After the discovery that thermolability of MTHFR in the general population was associated with the 677C→T alteration, it was relatively easy to perform large studies of this common polymorphism using small amounts of DNA. The types of diseases that have been studied, and for which a correlation with the polymorphism has been attempted, include neural tube defects, Alzheimer’s disease, colon cancer, leukemia, cardiovascular disease, diabetes mellitus, Down syndrome, and complications of pregnancy.^36–,41 

There is good evidence that hyperhomocysteinemia is an independent risk factor for vascular disease,³⁷ but there is less evidence that lowering homocysteine levels reduces the risk. The results of prospective trials of vitamin therapy should clarify this issue in the next few years. Early studies showing an effect of 677C→T on heart disease were difficult to interpret because the polymorphism was not always associated with elevated homocysteine levels. Recent studies have clarified that the polymorphism is only associated with elevated homocysteine levels in patients with low folate intake.^34,42 It is thus possible that the effect of the polymorphism depends on the nutritional status of the individual.²² 

There are reports that 677C→T may be protective for colon cancer³⁸ and leukemia.^33,41 Early studies suggest that the T allele may be protective for lymphocytic leukemia, but not for myeloid leukemia.³³ Studies are beginning to look at the 1298A→C polymorphism in MTHFR⁴³ as well as at polymorphisms in a number of other genes involved in folate and cobalamin metabolism such as TC II, 776C→G, MTR, 2756A→G, and MTRR, 66A→G.^43–,45 This list is only a fraction of the number of polymorphisms affecting genes in this pathway.

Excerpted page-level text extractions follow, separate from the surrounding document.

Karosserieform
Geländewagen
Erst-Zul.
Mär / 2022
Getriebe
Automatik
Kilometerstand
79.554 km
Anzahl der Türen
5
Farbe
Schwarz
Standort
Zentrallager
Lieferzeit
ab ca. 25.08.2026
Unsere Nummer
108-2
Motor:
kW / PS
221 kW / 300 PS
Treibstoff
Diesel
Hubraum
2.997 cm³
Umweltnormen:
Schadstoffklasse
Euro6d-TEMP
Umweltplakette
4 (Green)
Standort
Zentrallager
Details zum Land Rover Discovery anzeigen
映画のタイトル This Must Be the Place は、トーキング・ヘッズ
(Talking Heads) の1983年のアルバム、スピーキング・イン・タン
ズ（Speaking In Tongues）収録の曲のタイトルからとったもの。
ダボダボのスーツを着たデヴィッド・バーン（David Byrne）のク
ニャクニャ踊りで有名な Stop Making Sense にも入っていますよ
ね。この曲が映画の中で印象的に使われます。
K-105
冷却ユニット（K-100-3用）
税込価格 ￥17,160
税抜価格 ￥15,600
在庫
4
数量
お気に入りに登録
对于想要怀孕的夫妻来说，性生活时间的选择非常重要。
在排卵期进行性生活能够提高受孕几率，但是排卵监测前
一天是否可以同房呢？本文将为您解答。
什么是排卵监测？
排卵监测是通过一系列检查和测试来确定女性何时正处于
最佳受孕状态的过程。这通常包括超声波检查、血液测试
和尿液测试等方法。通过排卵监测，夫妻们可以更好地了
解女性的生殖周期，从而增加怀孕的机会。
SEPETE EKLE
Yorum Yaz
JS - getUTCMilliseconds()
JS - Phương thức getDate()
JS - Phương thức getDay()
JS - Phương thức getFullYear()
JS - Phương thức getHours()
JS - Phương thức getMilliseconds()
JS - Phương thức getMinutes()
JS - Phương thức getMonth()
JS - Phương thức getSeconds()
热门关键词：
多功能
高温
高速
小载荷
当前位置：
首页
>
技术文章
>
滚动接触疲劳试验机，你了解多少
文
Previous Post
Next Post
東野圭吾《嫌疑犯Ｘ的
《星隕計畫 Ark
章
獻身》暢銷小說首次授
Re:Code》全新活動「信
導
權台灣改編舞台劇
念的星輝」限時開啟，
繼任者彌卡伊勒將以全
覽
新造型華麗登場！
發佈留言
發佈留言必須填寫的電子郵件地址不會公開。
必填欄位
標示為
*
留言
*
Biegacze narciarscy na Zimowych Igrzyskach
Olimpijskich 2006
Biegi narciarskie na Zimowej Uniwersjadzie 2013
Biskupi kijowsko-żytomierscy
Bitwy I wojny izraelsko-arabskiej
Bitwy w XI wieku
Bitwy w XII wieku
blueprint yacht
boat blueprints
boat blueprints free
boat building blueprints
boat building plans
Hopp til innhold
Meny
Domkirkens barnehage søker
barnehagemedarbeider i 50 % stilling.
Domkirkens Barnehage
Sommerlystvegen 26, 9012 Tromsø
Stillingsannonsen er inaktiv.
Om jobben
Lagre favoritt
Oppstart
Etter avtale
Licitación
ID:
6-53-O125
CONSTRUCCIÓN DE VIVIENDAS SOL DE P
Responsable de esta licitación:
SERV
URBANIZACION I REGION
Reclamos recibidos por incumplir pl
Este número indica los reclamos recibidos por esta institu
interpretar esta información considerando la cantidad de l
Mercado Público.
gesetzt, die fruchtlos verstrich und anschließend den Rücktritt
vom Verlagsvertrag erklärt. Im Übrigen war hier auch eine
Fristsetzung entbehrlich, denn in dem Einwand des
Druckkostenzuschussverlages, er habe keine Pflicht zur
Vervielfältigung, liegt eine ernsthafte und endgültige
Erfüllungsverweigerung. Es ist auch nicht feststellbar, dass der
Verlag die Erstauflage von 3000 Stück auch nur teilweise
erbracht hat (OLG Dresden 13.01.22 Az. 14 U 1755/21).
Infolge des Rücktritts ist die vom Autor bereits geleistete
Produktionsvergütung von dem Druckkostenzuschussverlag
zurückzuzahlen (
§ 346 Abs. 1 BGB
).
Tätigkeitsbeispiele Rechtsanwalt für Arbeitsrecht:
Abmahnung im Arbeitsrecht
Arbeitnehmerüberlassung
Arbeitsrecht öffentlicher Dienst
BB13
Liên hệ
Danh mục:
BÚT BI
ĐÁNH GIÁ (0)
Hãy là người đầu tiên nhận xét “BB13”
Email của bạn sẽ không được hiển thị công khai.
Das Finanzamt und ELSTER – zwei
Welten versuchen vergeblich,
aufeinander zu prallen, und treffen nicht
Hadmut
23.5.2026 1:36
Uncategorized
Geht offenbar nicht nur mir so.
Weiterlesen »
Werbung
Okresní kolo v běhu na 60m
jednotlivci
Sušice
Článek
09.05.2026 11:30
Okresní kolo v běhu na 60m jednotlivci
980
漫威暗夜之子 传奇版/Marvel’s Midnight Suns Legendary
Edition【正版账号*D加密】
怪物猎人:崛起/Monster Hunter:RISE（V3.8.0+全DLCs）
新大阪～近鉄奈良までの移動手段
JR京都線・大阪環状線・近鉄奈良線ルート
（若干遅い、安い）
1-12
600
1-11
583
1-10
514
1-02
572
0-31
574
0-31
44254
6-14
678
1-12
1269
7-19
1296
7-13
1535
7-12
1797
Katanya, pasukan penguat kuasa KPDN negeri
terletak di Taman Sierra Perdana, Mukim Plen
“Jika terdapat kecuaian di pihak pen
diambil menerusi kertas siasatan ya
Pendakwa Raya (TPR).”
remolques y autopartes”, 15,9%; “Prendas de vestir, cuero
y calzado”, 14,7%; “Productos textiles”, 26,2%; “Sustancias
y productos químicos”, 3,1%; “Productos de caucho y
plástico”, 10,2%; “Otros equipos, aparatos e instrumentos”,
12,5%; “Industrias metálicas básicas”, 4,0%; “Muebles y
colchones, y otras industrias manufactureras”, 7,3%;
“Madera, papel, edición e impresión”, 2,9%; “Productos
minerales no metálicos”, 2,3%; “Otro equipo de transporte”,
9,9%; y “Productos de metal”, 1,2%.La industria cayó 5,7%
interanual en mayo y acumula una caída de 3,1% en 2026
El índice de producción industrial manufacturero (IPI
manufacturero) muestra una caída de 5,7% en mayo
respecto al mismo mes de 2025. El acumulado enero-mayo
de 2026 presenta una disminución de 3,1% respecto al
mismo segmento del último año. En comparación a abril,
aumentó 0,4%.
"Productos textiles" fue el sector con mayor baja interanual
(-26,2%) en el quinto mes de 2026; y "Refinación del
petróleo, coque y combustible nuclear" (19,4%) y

It is difficult to predict the usefulness of the increasing number of these polymorphisms in clinical practice. Because each may interact with others, it will require large population studies to sort out both the genetic and environmental interactions. It seems reasonable to have data on these polymorphisms in the clinical record as part of the investigation of, for example, recurrent neural tube defects or of hyperhomocysteinemia. At this point, the presence or absence of a particular polymorphism in a gene of the folate or cobalamin pathway is not a complete explanation of an individual phenotype for one of the common multifactorial diseases such as cancer or heart disease.